Foreign development aid plays a unique role in the lives of Palestinians, as aid is the main driver of growth in the Palestinian economy. For this reason, many people welcomed the Biden Administration’s announcement in April to reverse the Trump Administration’s decision to halt all development aid to Palestinians. Yet widespread corruption in the Palestinian Authority (PA)—which remains the principal recipient of aid to Palestinians—threatens to undermine the effectiveness of aid. Worse, foreign aid to the PA helps perpetuate and exacerbate the PA’s culture of corruption.

Corruption in the PA is deeply entrenched. To illustrate with just a handful of many possible examples: There are allegations that the PA has embezzled development aid money from the European Union. There are reports that the PA spent staggering sums on fake companies and projects, including a non-existent airline. But there are also documented examples of corrupt use of funds. Rather than develop welfare programs to distribute social services or development aid money to the public, the PA allocates the money to salary payouts for security officers and government officials in job placements secured by cronyism. High-ranking PA officials regularly establish their own NGOs and phony companies to attract additional funds from aid programs.
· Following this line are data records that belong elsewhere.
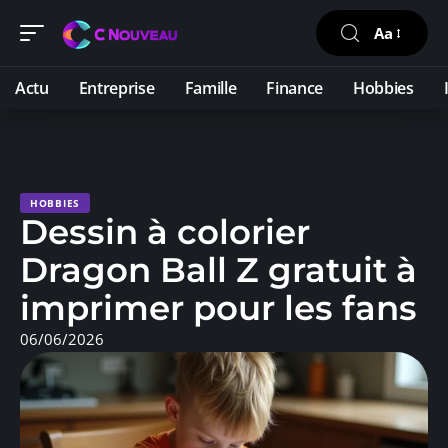
Aa
Actu
Entreprise
Famille
Finance
Hobbies
HOBBIES
Dessin à colorier
Dragon Ball Z gratuit à
imprimer pour les fans
06/06/2026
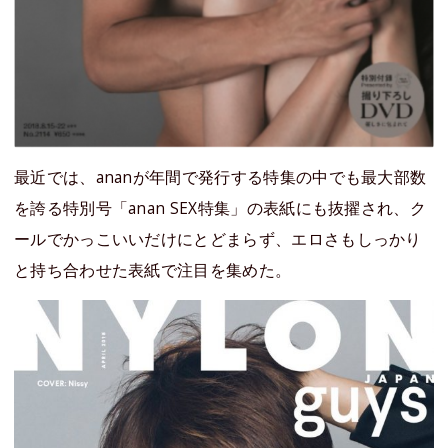
最近では、ananが年間で発行する特集の中でも最大部数
を誇る特別号「anan SEX特集」の表紙にも抜擢され、ク
ールでかっこいいだけにとどまらず、エロさもしっかり
と持ち合わせた表紙で注目を集めた。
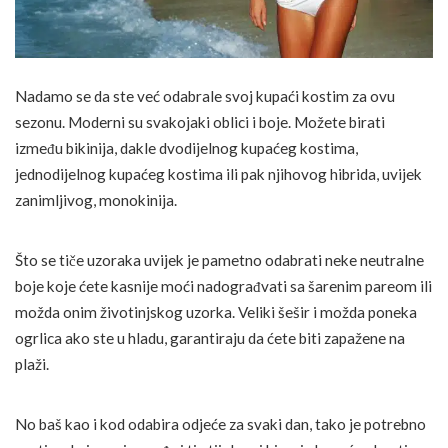
Nadamo se da ste već odabrale svoj kupaći kostim za ovu
sezonu. Moderni su svakojaki oblici i boje. Možete birati
između bikinija, dakle dvodijelnog kupaćeg kostima,
jednodijelnog kupaćeg kostima ili pak njihovog hibrida, uvijek
zanimljivog, monokinija.
Što se tiče uzoraka uvijek je pametno odabrati neke neutralne
boje koje ćete kasnije moći nadograđvati sa šarenim pareom ili
možda onim životinjskog uzorka. Veliki šešir i možda poneka
ogrlica ako ste u hladu, garantiraju da ćete biti zapažene na
plaži.
No baš kao i kod odabira odjeće za svaki dan, tako je potrebno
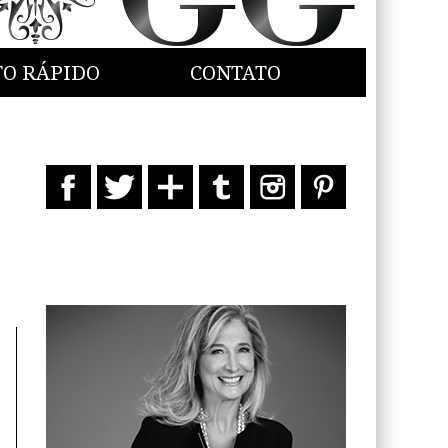
TO RÁPIDO
CONTATO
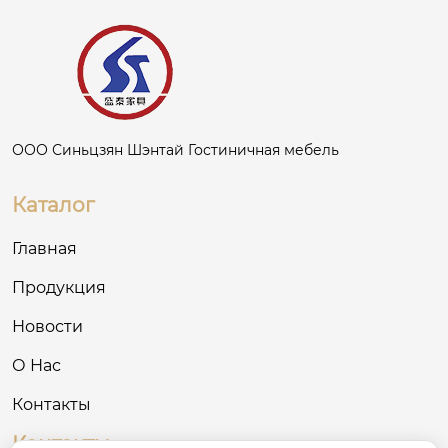
ООО Синьцзян Шэнтай Гостиничная мебель
Каталог
Главная
Продукция
Новости
О Нас
Контакты
Контакты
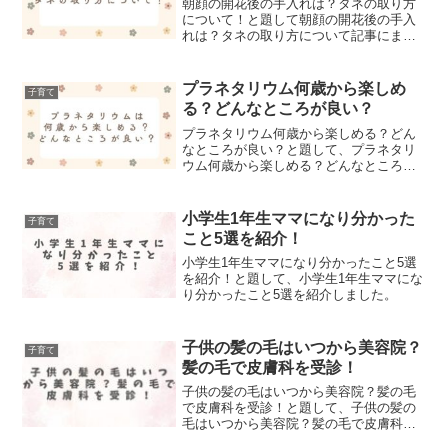
朝顔の開花後の手入れは？タネの取り方
について！と題して朝顔の開花後の手入
れは？タネの取り方について記事にまと
めました！
プラネタリウム何歳から楽しめ
子育て
る？どんなところが良い？
プラネタリウム何歳から楽しめる？どん
なところが良い？と題して、プラネタリ
ウム何歳から楽しめる？どんなところが
良い？について記事にまとめました！
小学生1年生ママになり分かった
子育て
こと5選を紹介！
小学生1年生ママになり分かったこと5選
を紹介！と題して、小学生1年生ママにな
り分かったこと5選を紹介しました。
子供の髪の毛はいつから美容院？
子育て
髪の毛で皮膚科を受診！
子供の髪の毛はいつから美容院？髪の毛
で皮膚科を受診！と題して、子供の髪の
毛はいつから美容院？髪の毛で皮膚科を
受診したことについてまとめました！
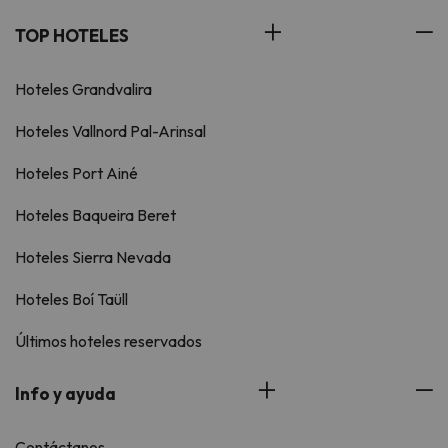
TOP HOTELES
Hoteles Grandvalira
Hoteles Vallnord Pal-Arinsal
Hoteles Port Ainé
Hoteles Baqueira Beret
Hoteles Sierra Nevada
Hoteles Boí Taüll
Últimos hoteles reservados
Info y ayuda
Contáctanos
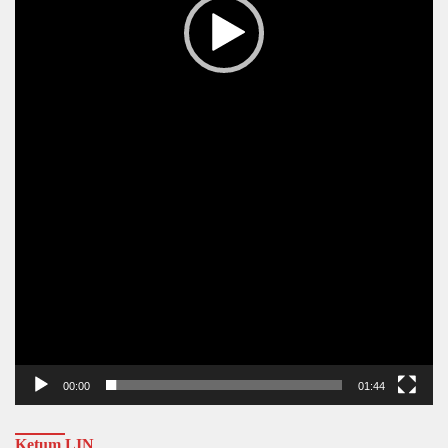
00:00
01:44
Ketum LIN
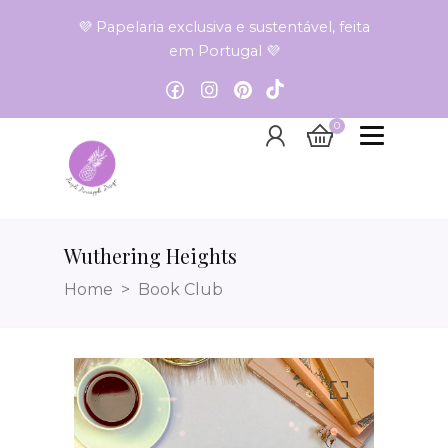
💜 Papelaria exclusiva e sustentável, feita
em Portugal 💜
0
Wuthering Heights
Home
Book Club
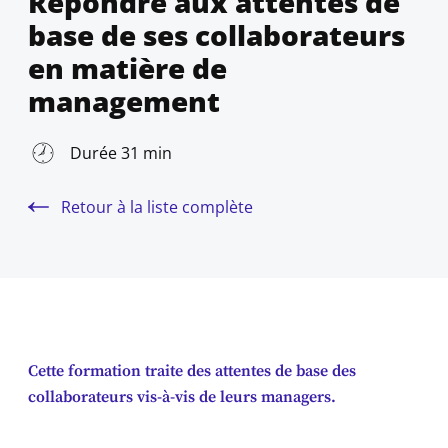
Répondre aux attentes de
base de ses collaborateurs
en matière de
management
Durée 31 min
Retour à la liste complète
Cette formation traite des attentes de base des
collaborateurs vis-à-vis de leurs managers.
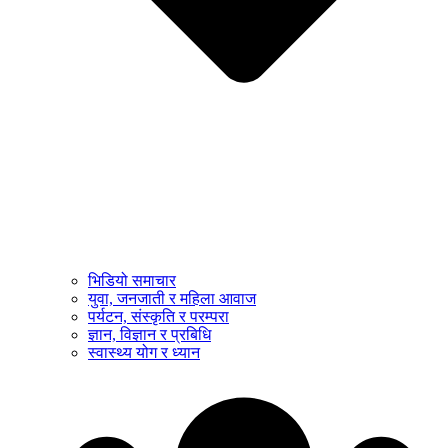
भिडियो समाचार
युवा, जनजाती र महिला आवाज
पर्यटन, संस्कृति र परम्परा
ज्ञान, विज्ञान र प्रबिधि
स्वास्थ्य योग र ध्यान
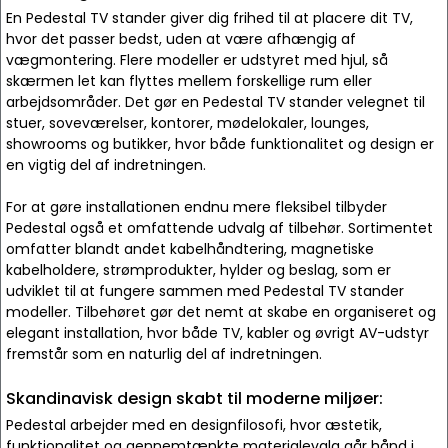
En Pedestal TV stander giver dig frihed til at placere dit TV,
hvor det passer bedst, uden at være afhængig af
vægmontering. Flere modeller er udstyret med hjul, så
skærmen let kan flyttes mellem forskellige rum eller
arbejdsområder. Det gør en Pedestal TV stander velegnet til
stuer, soveværelser, kontorer, mødelokaler, lounges,
showrooms og butikker, hvor både funktionalitet og design er
en vigtig del af indretningen.
For at gøre installationen endnu mere fleksibel tilbyder
Pedestal også et omfattende udvalg af tilbehør. Sortimentet
omfatter blandt andet kabelhåndtering, magnetiske
kabelholdere, strømprodukter, hylder og beslag, som er
udviklet til at fungere sammen med Pedestal TV stander
modeller. Tilbehøret gør det nemt at skabe en organiseret og
elegant installation, hvor både TV, kabler og øvrigt AV-udstyr
fremstår som en naturlig del af indretningen.
Skandinavisk design skabt til moderne miljøer:
Pedestal arbejder med en designfilosofi, hvor æstetik,
funktionalitet og gennemtænkte materialevalg går hånd i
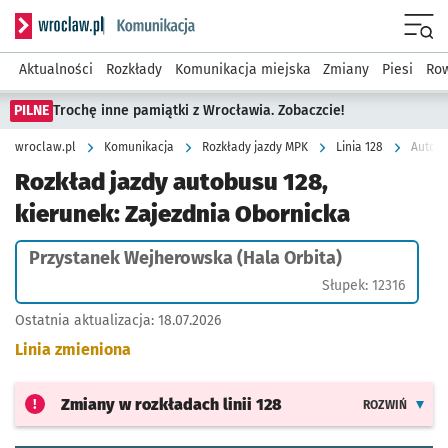
Serwis informacyjny wroclaw.pl podserwis: Komunikacja
Menu
Aktualności
Rozkłady
Komunikacja miejska
Zmiany
Piesi
Row
PILNE
Trochę inne pamiątki z Wrocławia. Zobaczcie!
wroclaw.pl
Komunikacja
Rozkłady jazdy MPK
Linia 128
Autobu
Rozkład jazdy autobusu 128,
kierunek: Zajezdnia Obornicka
Przystanek Wejherowska (Hala Orbita)
Słupek: 12316
Ostatnia aktualizacja:
18.07.2026
Linia zmieniona
Zmiany w rozkładach
linii 128
ROZWIŃ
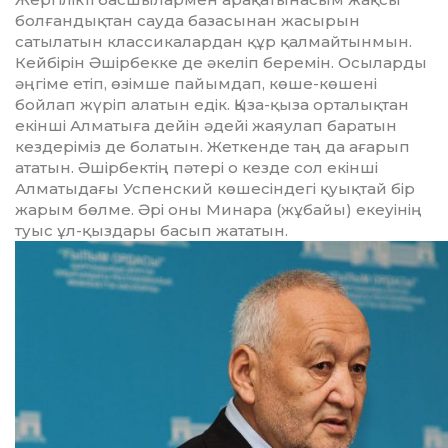
болғандықтан сауда базасынан жасырын
сатылатын клас­си­калардан құр қалмай­тын­мын.
Кейбірін Әшірбекке де әке­ліп беремін. Осыларды
әң­гіме етіп, өзімше пайымдап, кө­ше-көшені
бойлап жүріп ала­тын едік. Қыза-қыза орта­лық­тан
екінші Алматыға дейін әдейі жаяулап баратын
кез­де­ріміз де болатын. Жеткенде таң да ағарып
ататын. Әшір­бек­тің пәтері о кезде сол екін­ші
Алматыдағы Успенский кө­шесіндегі қуықтай бір
жарым бөлме. Әрі оны Минара (жұ­байы) екеуінің
туыс ұл-қыз­дары басып жататын.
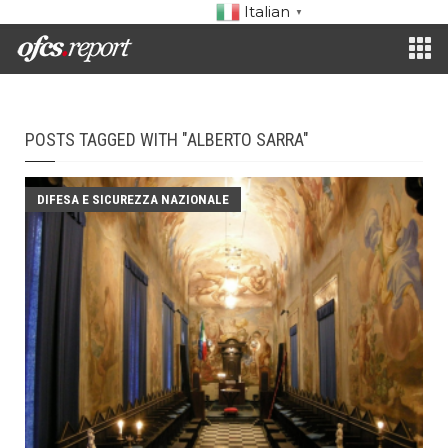
Italian
▼
POSTS TAGGED WITH "ALBERTO SARRA"
DIFESA E SICUREZZA NAZIONALE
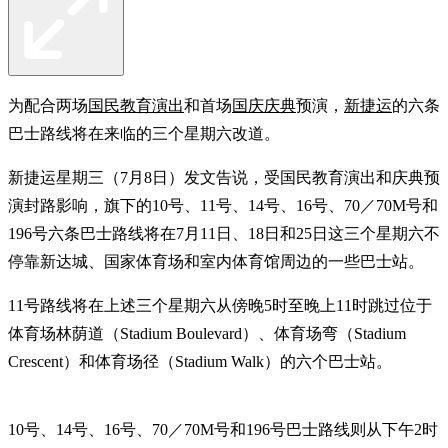
为配合两场
国民教育演出
和首场
国庆庆典
预演，
新捷运
的六条
巴士路线将在来临的三个星期六改道。
新捷运星期三（7月8日）发文告说，受国民教育演出和庆典预
演封路影响，旗下的10号、11号、14号、16号、70／70M号和
196号六条巴士路线将在7月11日、18日和25日这三个星期六不
停靠新达城、国家体育场和室内体育馆周边的一些巴士站。
11号路线将在上述三个星期六从傍晚5时至晚上11时跳过位于
体育场林荫道（Stadium Boulevard）、体育场弯（Stadium
Crescent）和体育场径（Stadium Walk）的六个巴士站。
10号、14号、16号、70／70M号和196号巴士路线则从下午2时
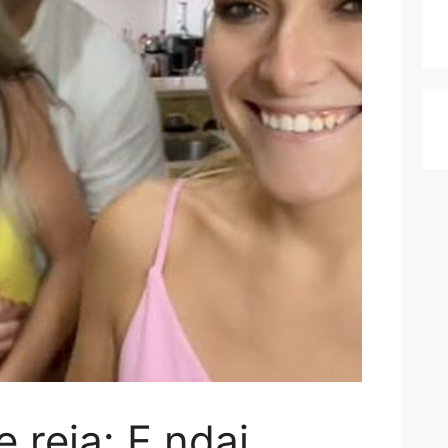
 reja: E ndaj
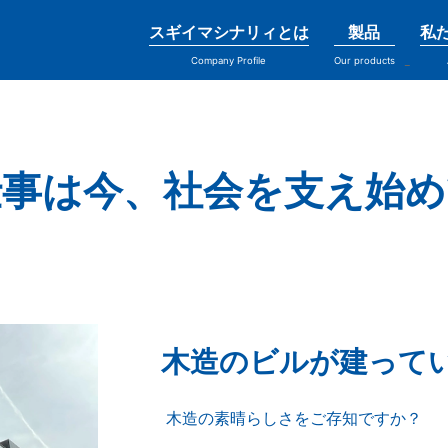
スギイマシナリィとは
製品
私
Company Profile
Our products
仕事は今、社会を支え始め
木造のビルが建って
木造の素晴らしさをご存知ですか？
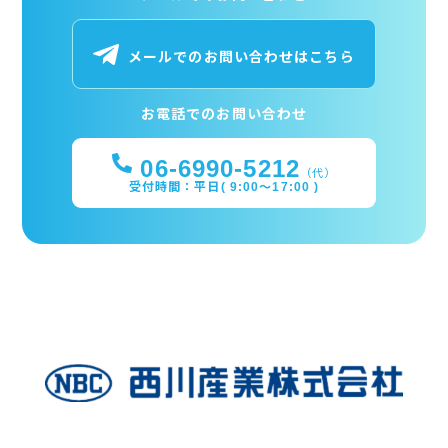
メールでのお問い合わせはこちら
お電話でのお問い合わせ
06-6990-5212
（代）
受付時間：平日( 9:00～17:00 )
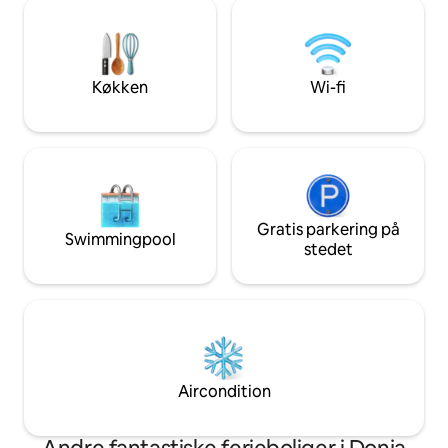
bordtennisbordet. For at du kan ny
ikke sin egen parkeringsplads, men der
det fuldt ud, tilbe
er to offentlige garager i nærheden
hjemmelavet mad 
(Sinđelićev trg og Ambasador)
ingredienser (med
og vores bar er et i
Køkken
Wi-fi
forfriskninger og 
Gratis parkering på
Swimmingpool
stedet
Aircondition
Yet for the most part donors have turned a blind eye to the PA’s blatant corruption and mismanagement of development funds. Consequently, despite more than US$15 billion in development aid given to Palestinians in the past thirty years, that aid has failed to reduce poverty or deliver sustainable improvements in ordinary Palestinians’ quality of life.

And it’s not just that the PA’s corruption undermines the effectiveness of aid. Perhaps the even bigger problem is that the flow of development aid contributes to and props up the PA’s culture of large-scale corruption. The more funding the PA can access, the more powerful it becomes, and the more capable it is of embezzling funds and extorting bribes from its populace. Worse still, the costs of the corruption that the aid to the PA fuels are not merely economic costs: In Palestine, corruption contributes to needless violence, political radicalization, and, ultimately, the loss of innocent lives.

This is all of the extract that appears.